▶ **Problem details**: Please copy every line of the data in which the string "pracy" appears.

[Transcribed page contents]

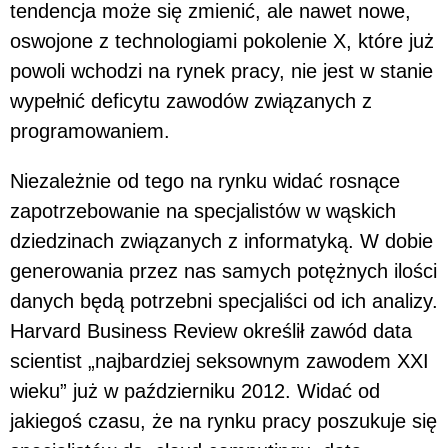
tendencja może się zmienić, ale nawet nowe,
oswojone z technologiami pokolenie X, które już
powoli wchodzi na rynek pracy, nie jest w stanie
wypełnić deficytu zawodów związanych z
programowaniem.
Niezależnie od tego na rynku widać rosnące
zapotrzebowanie na specjalistów w wąskich
dziedzinach związanych z informatyką. W dobie
generowania przez nas samych potężnych ilości
danych będą potrzebni specjaliści od ich analizy.
Harvard Business Review określił zawód data
scientist „najbardziej seksownym zawodem XXI
wieku” już w październiku 2012. Widać od
jakiegoś czasu, że na rynku pracy poszukuje się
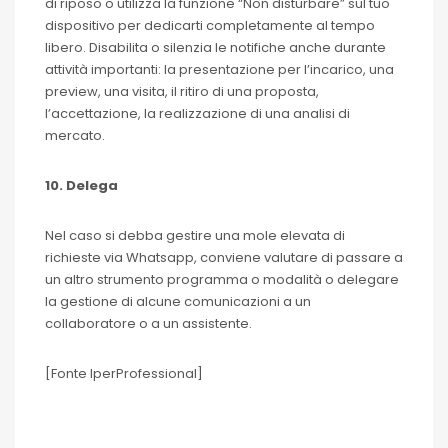
di riposo o utilizza la funzione “Non disturbare” sul tuo
dispositivo per dedicarti completamente al tempo
libero. Disabilita o silenzia le notifiche anche durante
attività importanti: la presentazione per l’incarico, una
preview, una visita, il ritiro di una proposta,
l’accettazione, la realizzazione di una analisi di
mercato.
10. Delega
Nel caso si debba gestire una mole elevata di
richieste via Whatsapp, conviene valutare di passare a
un altro strumento programma o modalità o delegare
la gestione di alcune comunicazioni a un
collaboratore o a un assistente.
[Fonte IperProfessional]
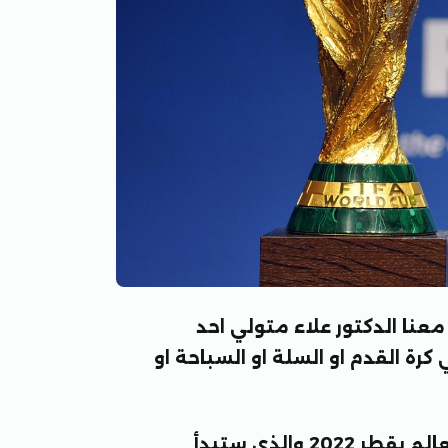
نا الدكتور علاء متولي احد
رة القدم او السلة او السباحة او
ويتناول معنا تحليل عن الفرق المشاركة في كاس العالم بقطر 2022 والذي ستبدأ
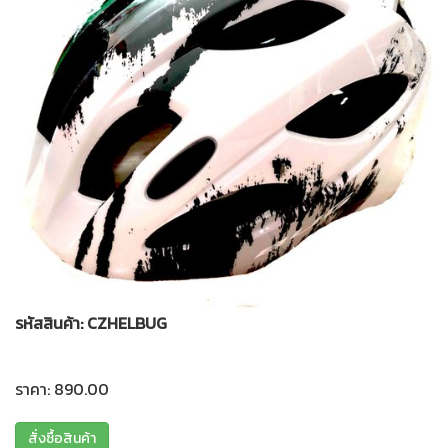
รหัสสินค้า: CZHELBUG
ราคา: 890.00
สั่งซื้อสินค้า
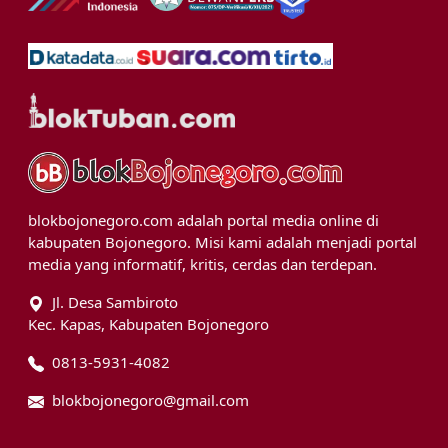
blokbojonegoro.com adalah portal media online di
kabupaten Bojonegoro. Misi kami adalah menjadi portal
media yang informatif, kritis, cerdas dan terdepan.
Jl. Desa Sambiroto
Kec. Kapas, Kabupaten Bojonegoro
0813-5931-4082
blokbojonegoro@gmail.com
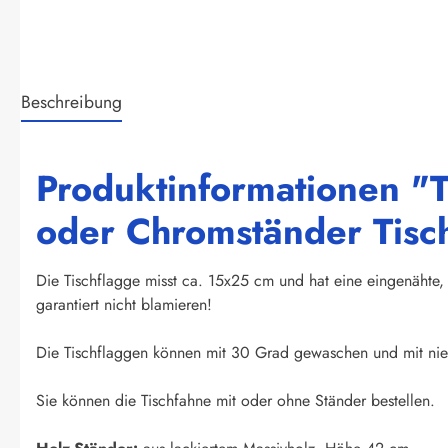
Beschreibung
Produktinformationen "T
oder Chromständer Tisc
Die Tischflagge misst ca. 15x25 cm und hat eine eingenähte, 
garantiert nicht blamieren!
Die Tischflaggen können mit 30 Grad gewaschen und mit nied
Sie können die Tischfahne mit oder ohne Ständer bestellen.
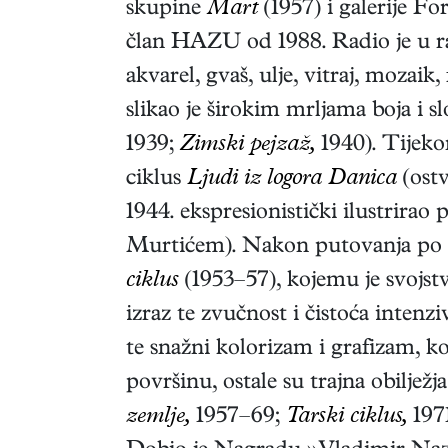
skupine
Mart
(1957) i galerije F
član HAZU od 1988. Radio je u raz
akvarel, gvaš, ulje, vitraj, mozaik,
slikao je širokim mrljama boja i
1939;
Zimski pejzaž,
1940). Tijeko
ciklus
Ljudi iz logora Danica
(ostv
1944. ekspresionistički ilustrira
Murtićem). Nakon putovanja po In
ciklus
(1953–57), kojemu je svojstve
izraz te zvučnost i čistoća intenz
te snažni kolorizam i grafizam, k
površinu, ostale su trajna obilježj
zemlje,
1957–69;
Tarski ciklus,
197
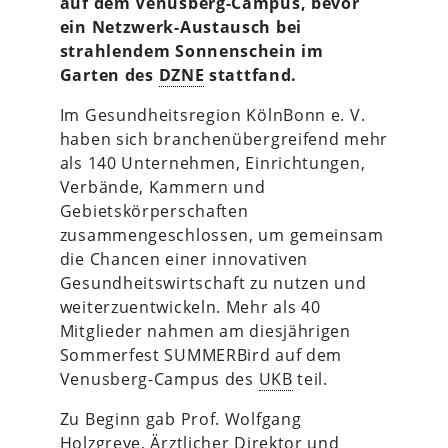
auf dem Venusberg-Campus, bevor
ein Netzwerk-Austausch bei
strahlendem Sonnenschein im
Garten des
DZNE
stattfand.
Im Gesundheitsregion KölnBonn e. V.
haben sich branchenübergreifend mehr
als 140 Unternehmen, Einrichtungen,
Verbände, Kammern und
Gebietskörperschaften
zusammengeschlossen, um gemeinsam
die Chancen einer innovativen
Gesundheitswirtschaft zu nutzen und
weiterzuentwickeln. Mehr als 40
Mitglieder nahmen am diesjährigen
Sommerfest SUMMERBird auf dem
Venusberg-Campus des
UKB
teil.
Zu Beginn gab Prof. Wolfgang
Holzgreve, Ärztlicher Direktor und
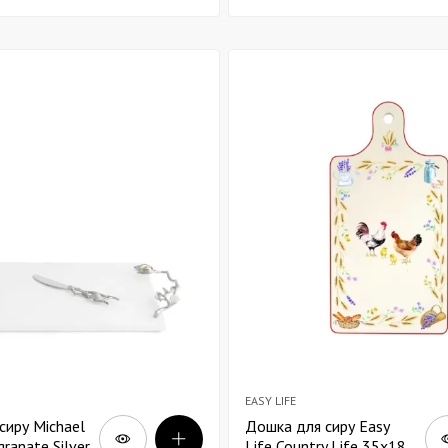
EASY LIFE
сиру Michael
Дошка для сиру Easy
ranate Silver
Life Country Life 35х18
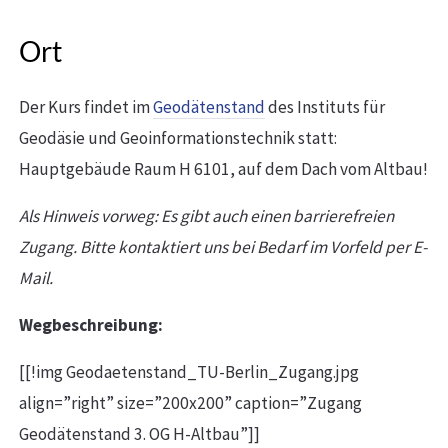
Ort
Der Kurs findet im
Geodätenstand
des Instituts für
Geodäsie und Geoinformationstechnik statt:
Hauptgebäude Raum H 6101, auf dem Dach vom Altbau!
Als Hinweis vorweg: Es gibt auch einen barrierefreien
Zugang. Bitte kontaktiert uns bei Bedarf im Vorfeld per E-
Mail.
Wegbeschreibung:
[[!img Geodaetenstand_TU-Berlin_Zugang.jpg
align=”right” size=”200x200” caption=”Zugang
Geodätenstand 3. OG H-Altbau”]]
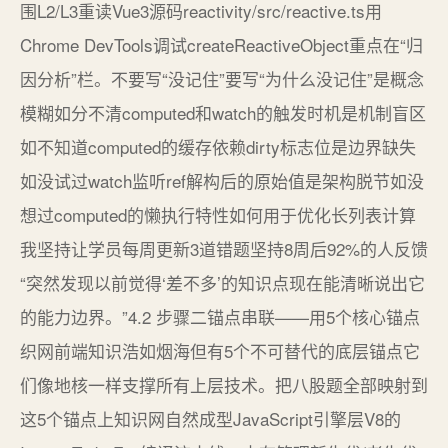
围L2/L3重读Vue3源码reactivity/src/reactive.ts用
Chrome DevTools调试createReactiveObject重点在“归
因分析”栏。不要写“没记住”要写“为什么没记住”是概念
模糊如分不清computed和watch的触发时机是机制盲区
如不知道computed的缓存依赖dirty标志位是边界缺失
如没试过watch监听ref解构后的原始值是架构脱节如没
想过computed的懒执行特性如何用于优化长列表计算
我坚持让学员每周更新3道错题坚持8周后92%的人反馈
“突然发现以前觉得‘差不多’的知识点现在能清晰说出它
的能力边界。”4.2 步骤二锚点串联——用5个核心锚点
织网前端知识浩如烟海但有5个不可替代的底层锚点它
们像地核一样支撑所有上层技术。把八股题全部映射到
这5个锚点上知识网自然成型JavaScript引擎层V8的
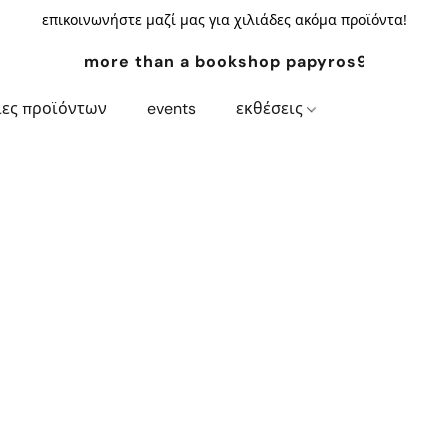
επικοινωνήστε μαζί μας για χιλιάδες ακόμα προϊόντα!
more than a bookshop papyros94.com
ίες προϊόντων
events
εκθέσεις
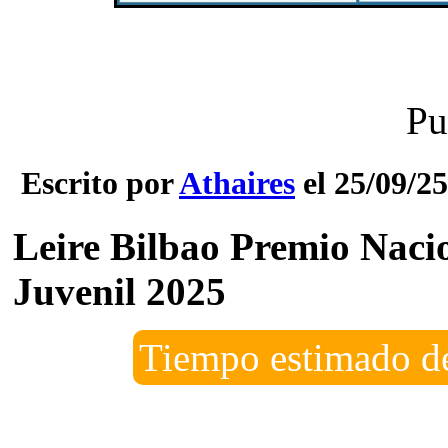
Pu
Escrito por
Athaires
el 25/09/25
Leire Bilbao Premio Nacio
Juvenil 2025
Tiempo estimado de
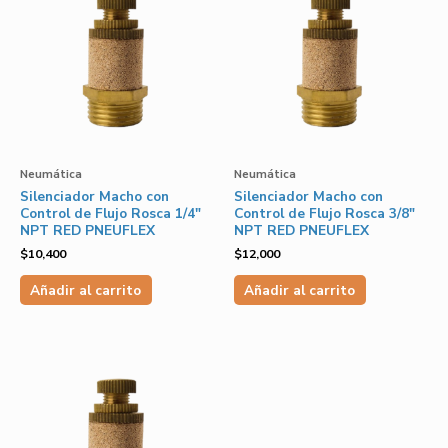
Neumática
Neumática
Silenciador Macho con
Silenciador Macho con
Control de Flujo Rosca 1/4″
Control de Flujo Rosca 3/8″
NPT RED PNEUFLEX
NPT RED PNEUFLEX
$
10,400
$
12,000
Añadir al carrito
Añadir al carrito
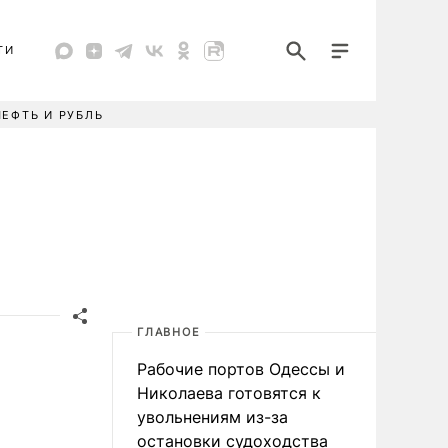
ТИ
НЕФТЬ И РУБЛЬ
ГЛАВНОЕ
Рабочие портов Одессы и
Николаева готовятся к
увольнениям из-за
остановки судоходства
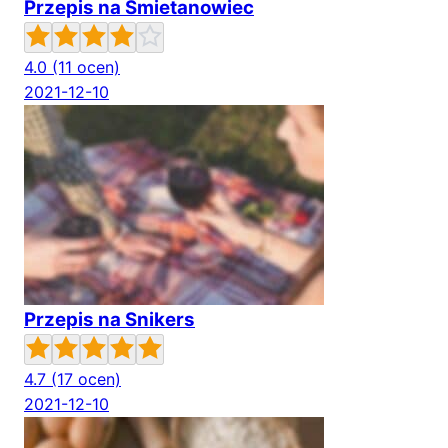
Przepis na Śmietanowiec
4.0
(11 ocen)
2021-12-10
Przepis na Snikers
4.7
(17 ocen)
2021-12-10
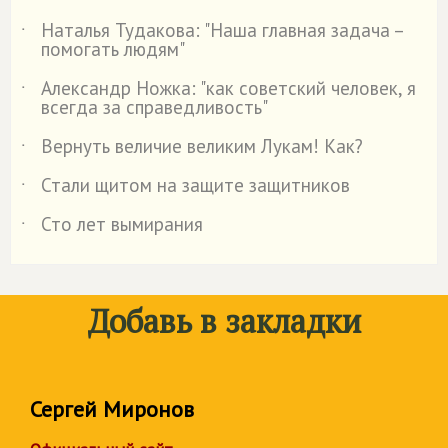
Наталья Тудакова: "Наша главная задача –
˙
помогать людям"
Александр Ножка: "как советский человек, я
˙
всегда за справедливость"
Вернуть величие великим Лукам! Как?
˙
Стали щитом на защите защитников
˙
Сто лет вымирания
˙
Добавь в закладки
Сергей Миронов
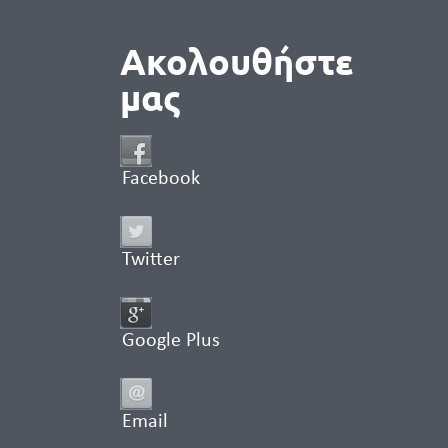
Ακολουθήστε
μας
Facebook
Twitter
Google Plus
Email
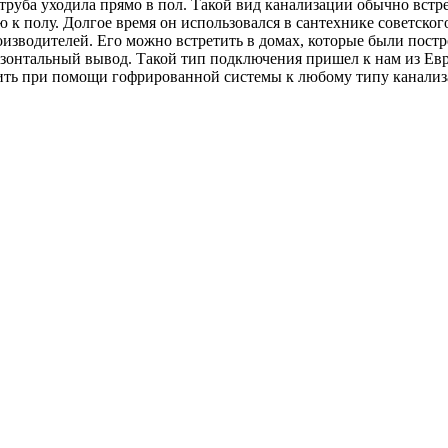
труба уходила прямо в пол. Такой вид канализации обычно вст
к полу. Долгое время он использовался в сантехнике советского
изводителей. Его можно встретить в домах, которые были постро
изонтальный вывод. Такой тип подключения пришел к нам из Ев
ить при помощи гофрированной системы к любому типу канализ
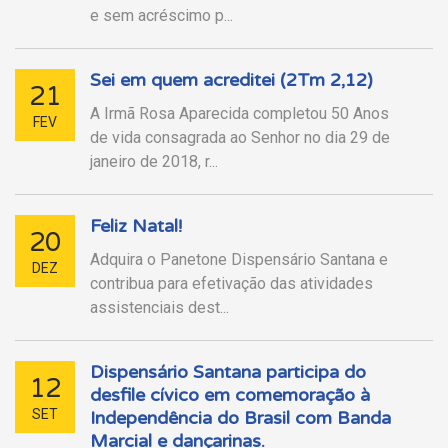
e sem acréscimo p...
Sei em quem acreditei (2Tm 2,12)
21
A Irmã Rosa Aparecida completou 50 Anos
FEV
de vida consagrada ao Senhor no dia 29 de
janeiro de 2018, r...
Feliz Natal!
20
Adquira o Panetone Dispensário Santana e
DEZ
contribua para efetivação das atividades
assistenciais dest...
Dispensário Santana participa do
12
desfile cívico em comemoração à
SET
Independência do Brasil com Banda
Marcial e dançarinas.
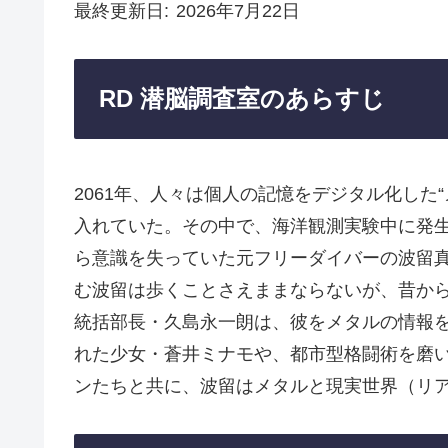
最終更新日
2026年7月22日
RD 潜脳調査室のあらすじ
2061年、人々は個人の記憶をデジタル化した
入れていた。その中で、海洋観測実験中に発生
ら意識を失っていた元フリーダイバーの波留真
む波留は歩くことさえままならないが、昔か
統括部長・久島永一朗は、彼をメタルの情報
れた少女・蒼井ミナモや、都市型格闘術を磨
ンたちと共に、波留はメタルと現実世界（リ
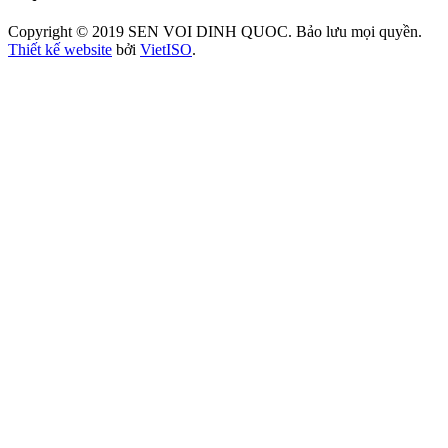
Copyright © 2019 SEN VOI DINH QUOC. Bảo lưu mọi quyền.
Thiết kế website
bởi
Viet
ISO
.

▶ **Response to the task**:
powoli wchodzi na rynek pracy, nie jest w stanie
jakiegoś czasu, że na rynku pracy poszukuje się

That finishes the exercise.